### Records provided

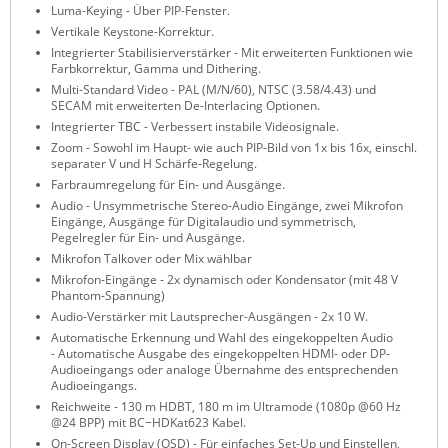
Luma-Keying - Über PIP-Fenster.
ZPE Systems
Vertikale Keystone-Korrektur.
Integrierter Stabilisierverstärker - Mit erweiterten Funktionen wie
Farbkorrektur, Gamma und Dithering.
Multi-Standard Video - PAL (M/N/60), NTSC (3.58/4.43) und
News zu unseren Herstellern
SECAM mit erweiterten De-Interlacing Optionen.
Integrierter TBC - Verbessert instabile Videosignale.
Zoom - Sowohl im Haupt- wie auch PIP-Bild von 1x bis 16x, einschl.
separater V und H Schärfe-Regelung.
Farbraumregelung für Ein- und Ausgänge.
Audio - Unsymmetrische Stereo-Audio Eingänge, zwei Mikrofon
Eingänge, Ausgänge für Digitalaudio und symmetrisch,
Pegelregler für Ein- und Ausgänge.
Mikrofon Talkover oder Mix wählbar
Mikrofon-Eingänge - 2x dynamisch oder Kondensator (mit 48 V
Phantom-Spannung)
Audio-Verstärker mit Lautsprecher-Ausgängen - 2x 10 W.
Automatische Erkennung und Wahl des eingekoppelten Audio
- Automatische Ausgabe des eingekoppelten HDMI- oder DP-
Audioeingangs oder analoge Übernahme des entsprechenden
Audioeingangs.
Reichweite - 130 m HDBT, 180 m im Ultramode (1080p @60 Hz
@24 BPP) mit BC−HDKat623 Kabel.
On-Screen Display (OSD) - Für einfaches Set-Up und Einstellen,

######

### Task objective
Scan the entries above and copy each line where "Integrierter" occurs.

### Output for this task
Integrierter Stabilisierverstärker - Mit erweiterten Funktionen wie
Integrierter TBC - Verbessert instabile Videosignale.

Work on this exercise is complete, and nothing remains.